Etiket arşivi: The Eternal Daughter

Onay Bekleyen Kız Çocuğu

Sis pustan etrafın zor seçildiği orman yolundan ilerleyen beyaz taksi yolcu olarak bir anne-kızı taşımaktadır. Güz sonunun erken kaybolan zayıf ışığının altında yol alırlar bir süre. Ormanlık yolun sık ağaçlarının çıplak dalları onları bir bilinmeze sürükler gibidir. Sürücünün gitmekte oldukları mekân hakkında anlattıkları ürperti katsayımızı yükseltir. İkinci Dünya Savaşı yıllarında annenin teyzesine ait olan ve şimdilerde otel olarak kullanılan 300 yıllık malikaneye vardıklarında akşam olmuştur bile. Anne-kızın dışında başkaca bir konuğun ortada gözükmediği otelin mesafeli resepsiyonisti karşılar onları. Hikâyenin bundan sonrası, kapı gıcırtısının pencere camına değecek izlenimi veren dalların hışırtısına, uzak kuş seslerinin acı çığlıklarına karıştığı sisin gündüz vakti bile kalkmadığı tedirgin bir deneyim sürecidir.

Bu tekinsiz giriş, yönetmen Joanna Hogg’un İngiliz edebiyat ve sinemasının köklü geleneklerinden gotik hayalet öyküsüne meylettiğini düşündürür.

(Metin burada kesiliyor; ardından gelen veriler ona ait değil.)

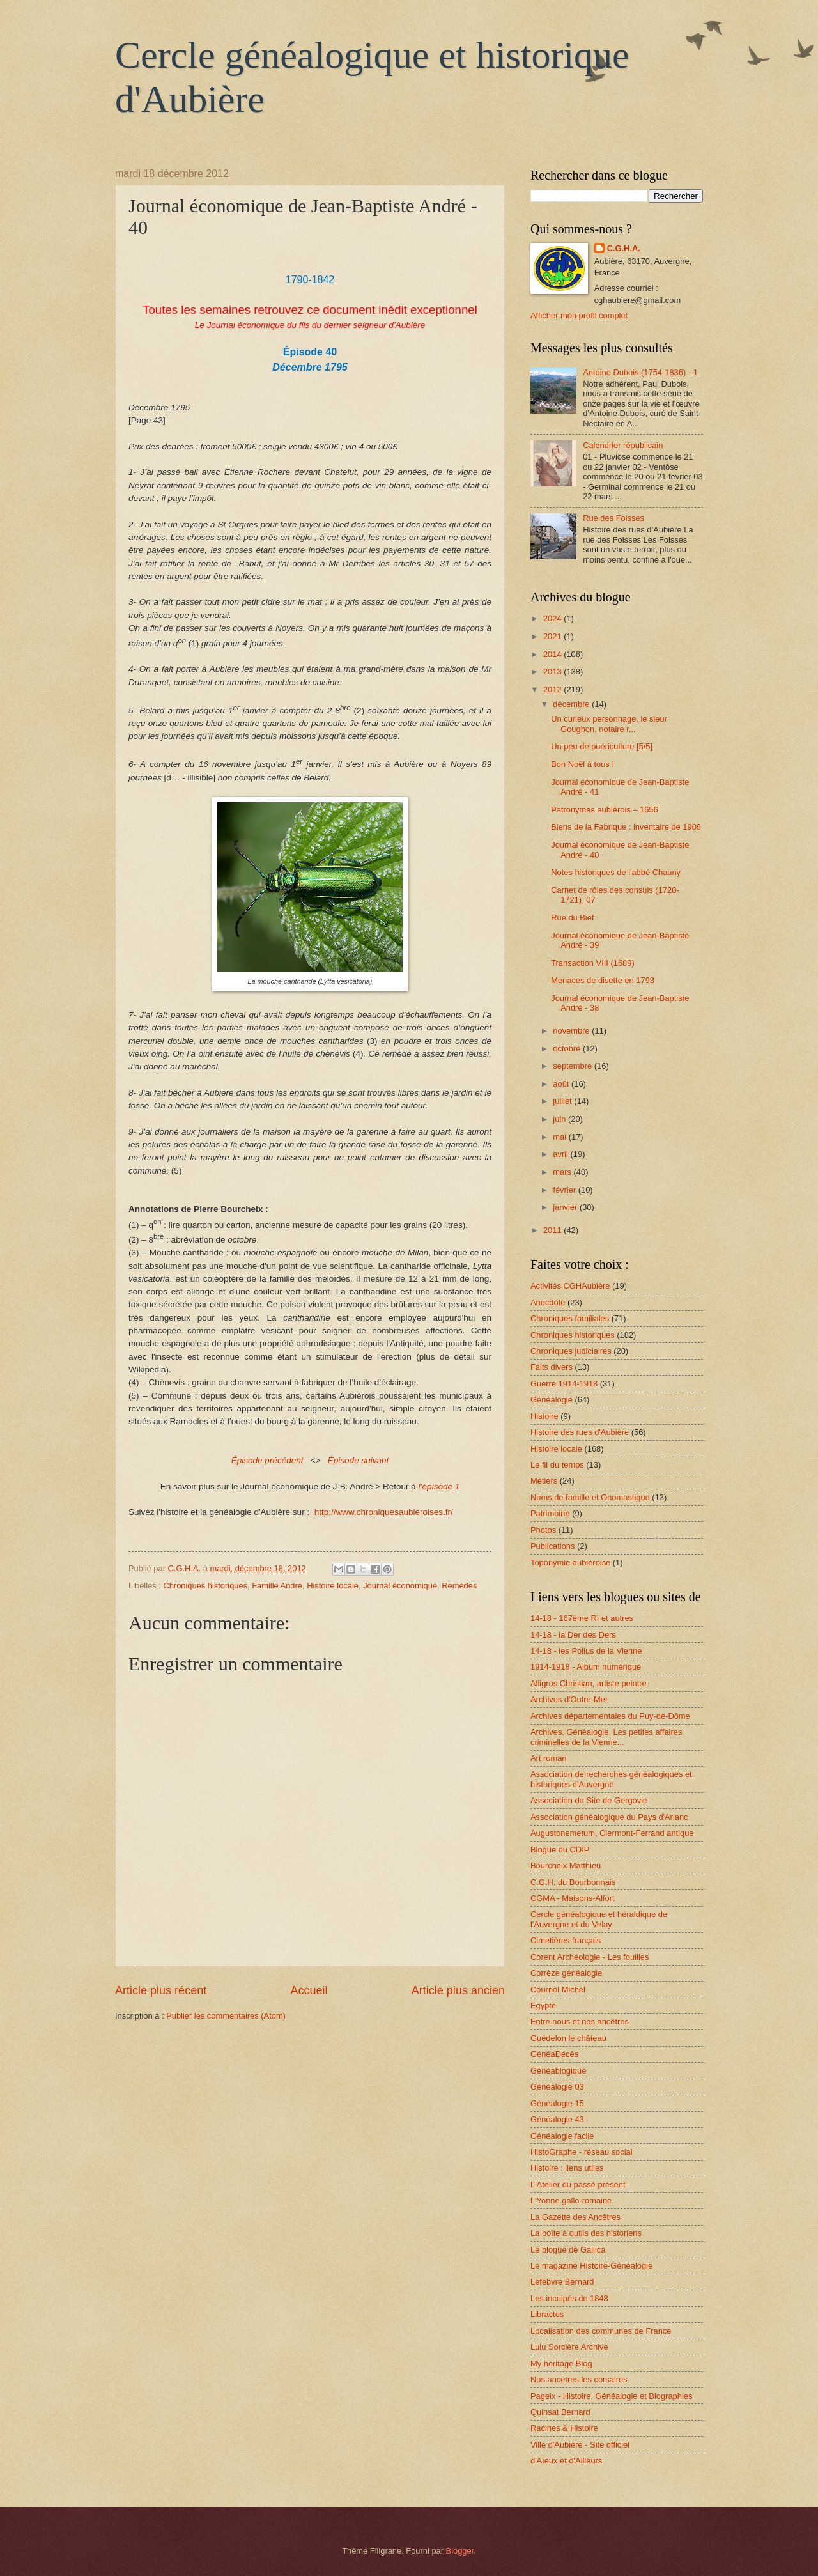 The image size is (818, 2576). What do you see at coordinates (623, 248) in the screenshot?
I see `C.G.H.A.` at bounding box center [623, 248].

Film ilerledikçe asıl niyetine vakıf oluruz. İngiliz sinemacı kendi gençliğinden beslenen yarı-otobiyografik filmi ‘The Souvenir’ ve onun devamı niteliğindeki ‘The Souvenir: Part II’de başından geçmiş toksik bir ilişkiden yola çıkarak kendi üslûbunun izindeki taze bir yönetmenin hem sosyal çevresi hem de annesi ile olan güvensiz ve kırılgan ilişkisine yer verirken, anneye Tilda Swinton, Hogg’un gençliğinden süzülmüş Julie karakterine çağdaş sinemanın büyük oyuncusunun öz kızı Honor Swinton Byrne hayat vermişti. Bu başyapıt düzeyindeki iki güzel film sinemalarımıza uğramadı ne yazık ki. Şükür ki Hogg’un üçlemesinin son parçası ‘Sonsuz Sır / The Eternal Daughter’ ülkemiz sinemalarında gösterim şansı buluyor.

Hogg kişisel anılarına şimdilik son noktayı koyan filminde orta yaşlarını süren Julie ile çok yaşlanmış annesi Rosalind’i makyaj marifetiyle ezeli ebedi dostu Tilda Swinton’a oynatmış. Galler’in kuzeyindeki ürkütücü görünümlü malikanede yaşananlar annenin hatıraları ve kızı üzerindeki yıpratıcı hakimiyeti üzerinden puslar içindeki geçmişle acı tatlı bir hesaplaşmaya dönüşüyor. Konu aslında evrensel: Hogg ebeveyninden ayrılamamış, ayrı bir birey olmakta zorlanan, her daim onay bekleyen kız çocuğunun (ya da oğlan farketmez) büyüyememişlik sorununu irdeliyor, sislerin ardında sisli hatıralar ile cebelleşiyor. Bu sancılı kopma sürecine dair hesaplaşmada, filmin ana karakterlerinden biri haline gelmiş perili izlenimi veren gotik şato aracı rolünü üstleniyor.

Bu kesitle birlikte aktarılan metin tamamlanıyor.